Phosphatidylinositol-dependent phospholipases C Plc2 and Plc3 of Candida albicans are dispensable for morphogenesis and host-pathogen interaction

Scientific Fields
Diseases
Organisms
Applications
Technique

Published in Research in microbiology - 01 Aug 2005

Knechtle P, Goyard S, Brachat S, Ibrahim-Granet O, d'Enfert C

Link to Pubmed [PMID] – 16040234

Res. Microbiol. 2005 Aug;156(7):822-9

Phospholipases play an important role as virulence factors in human pathogens.
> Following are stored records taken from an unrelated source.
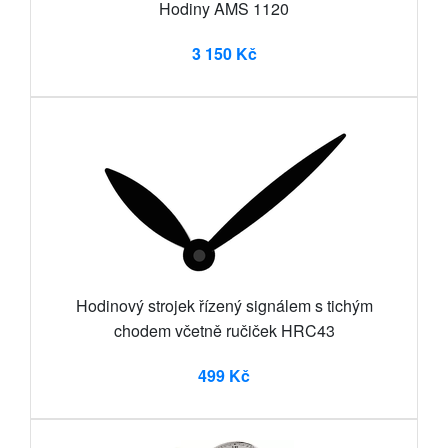
Hodiny AMS 1120
3 150 Kč
Hodinový strojek řízený signálem s tichým
chodem včetně ručiček HRC43
499 Kč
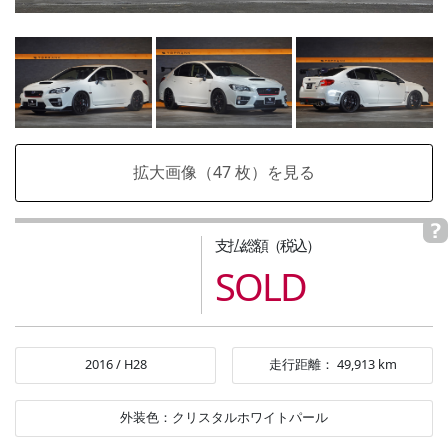
拡大画像（
47
枚）を見る
支払総額（税込）
SOLD
2016
/
H28
走行距離：
49,913
km
外装色：
クリスタルホワイトパール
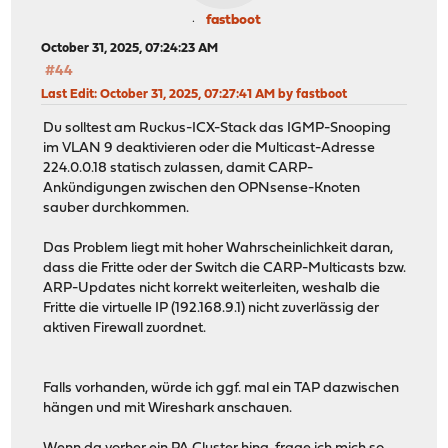
fastboot
October 31, 2025, 07:24:23 AM
#44
Last Edit
: October 31, 2025, 07:27:41 AM by fastboot
Du solltest am Ruckus-ICX-Stack das IGMP-Snooping
im VLAN 9 deaktivieren oder die Multicast-Adresse
224.0.0.18 statisch zulassen, damit CARP-
Ankündigungen zwischen den OPNsense-Knoten
sauber durchkommen.
Das Problem liegt mit hoher Wahrscheinlichkeit daran,
dass die Fritte oder der Switch die CARP-Multicasts bzw.
ARP-Updates nicht korrekt weiterleiten, weshalb die
Fritte die virtuelle IP (192.168.9.1) nicht zuverlässig der
aktiven Firewall zuordnet.
Falls vorhanden, würde ich ggf. mal ein TAP dazwischen
hängen und mit Wireshark anschauen.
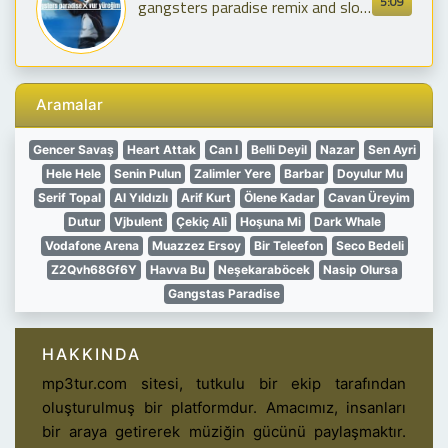
5:09
gangsters paradise remix and slowed+reverb
Aramalar
Gencer Savaş
Heart Attak
Can I
Belli Deyil
Nazar
Sen Ayri
Hele Hele
Senin Pulun
Zalimler Yere
Barbar
Doyulur Mu
Serif Topal
Al Yıldızlı
Arif Kurt
Ölene Kadar
Cavan Üreyim
Dutur
Vjbulent
Çekiç Ali
Hoşuna Mi
Dark Whale
Vodafone Arena
Muazzez Ersoy
Bir Teleefon
Seco Bedeli
Z2Qvh68Gf6Y
Havva Bu
Neşekaraböcek
Nasip Olursa
Gangstas Paradise
HAKKINDA
mp3tur.com sitesi, tutkulu bir ekip tarafından
oluşturulmuş bir platformdur. Amacımız, insanları
bir araya getirerek müziğin gücünü paylaşmaktır.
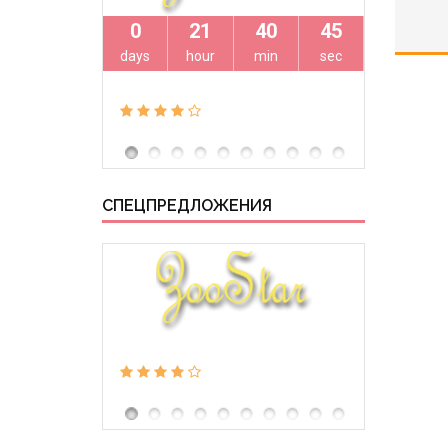
0
21
40
45
0
days
hour
min
sec
days
СПЕЦПРЕДЛОЖЕНИЯ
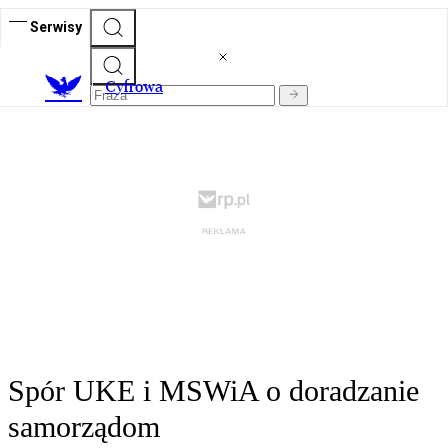
Serwisy
C
yfrowa
Spór UKE i MSWiA o doradzanie
samorządom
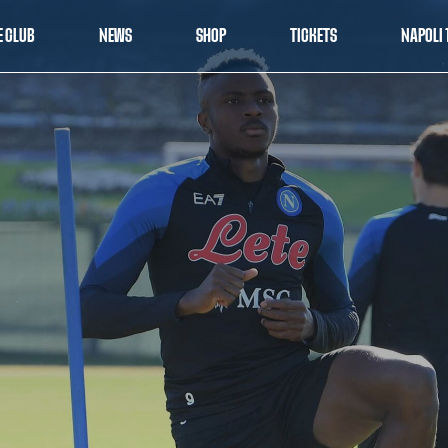
E CLUB
NEWS
SHOP
TICKETS
NAPOLI 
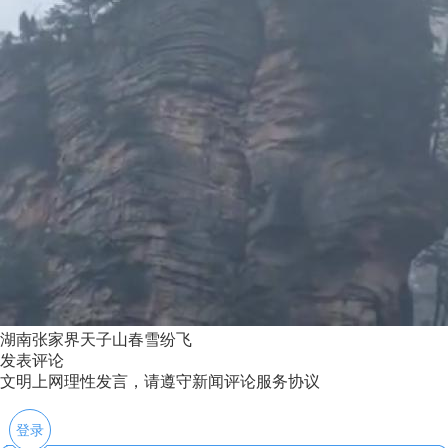
湖南张家界天子山春雪纷飞
发表评论
文明上网理性发言，请遵守新闻评论服务协议
登录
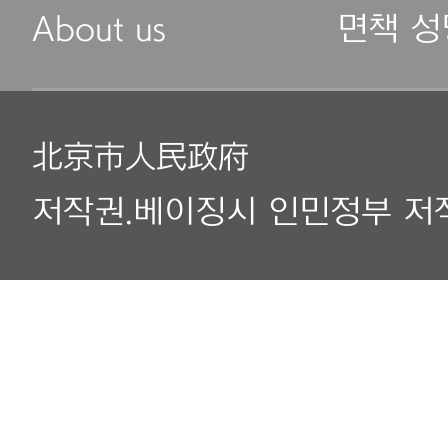
About us
면책 성
北京市人民政府
저작권.베이징시 인민정부 저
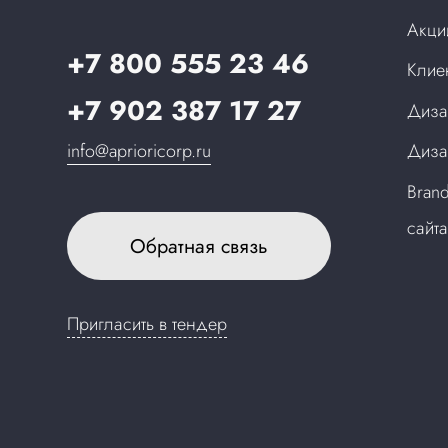
Акци
+7 800 555 23 46
Клие
+7 902 387 17 27
Диза
info@aprioricorp.ru
Диза
Bran
сайт
Обратная связь
Пригласить в тендер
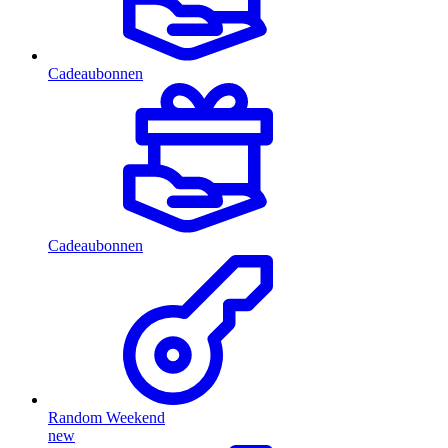
Cadeaubonnen
Cadeaubonnen
Random Weekend
new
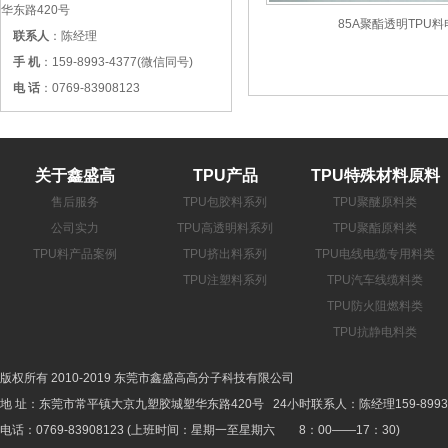
华东路420号
85A聚酯透明TPU
联系人
：陈经理
手 机
：159-8993-4377(微信同号)
电 话
：0769-83908123
关于鑫盛高
TPU产品
TPU特殊材料原料
售后服务
TPU包胶料系列
TPU聚醚原料类
公司实力
TPU高透明料系列
TPU聚酯原料类
TPU料产品案例
TPU挤出料系列
TPU电线电缆专用料类
TPU注塑料系列
TPU汽车线缆料类
TPU防火阻燃料类
TPU抗静电料类
版权所有 2010-2019 东莞市鑫盛高高分子科技有限公司
地 址：东莞市常平镇大京九塑胶城塑华东路420号 24小时联系人：陈经理159-8993-
电话：0769-83908123 (上班时间：星期一至星期六 8：00——17：30)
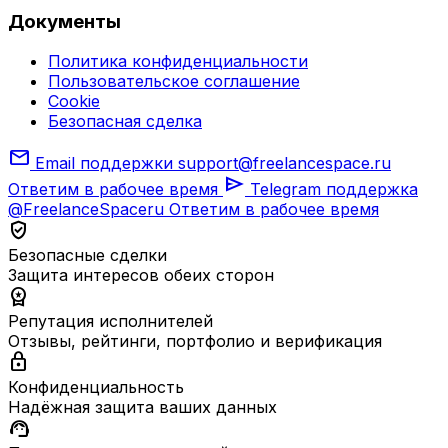
Документы
Политика конфиденциальности
Пользовательское соглашение
Cookie
Безопасная сделка
mail
Email поддержки
support@freelancespace.ru
send
Ответим в рабочее время
Telegram поддержка
@FreelanceSpaceru
Ответим в рабочее время
verified_user
Безопасные сделки
Защита интересов обеих сторон
workspace_premium
Репутация исполнителей
Отзывы, рейтинги, портфолио и верификация
lock
Конфиденциальность
Надёжная защита ваших данных
support_agent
Candida albicans, the major fungal pathogen of humans, encodes phospholipases of type A, B, C and D. Type B Plb2 and type D Pld1 phospholipases have been shown to contribute to virulence in this organism. We analyzed, in C. albicans, PLC2 and PLC3, two highly conserved genes coding for phosphatidylinositol-dependent phospholipases C with homology to the known virulence factor PlcA in the human pathogen Listeria monocytogenes. We show that expression of PLC2 and PLC3 is upregulated under different filament-inducing conditions and in the constitutive filamentous mutant tup1Delta. In order to analyze PLC2 and PLC3 function in C. albicans, we constructed strains that carry PLC2 or PLC3 under a constitutive promoter and strains that lack all four PLC2/3 alleles. These strains were not affected in their ability to produce filaments under non-inducing conditions, nor was filamentation modified under inducing conditions, suggesting that PLC2/3 are not critical determinants of the yeast-to-hypha switch. In a cell culture model for macrophage interaction, phagocytosis of C. albicans and subsequent killing were not influenced by PLC2/3. These results demonstrate that C. albicans PLC2 and PLC3 are dispensable for virulence; moreover, they underline the sharp contrast with the function of plcA in L. monocytogenes.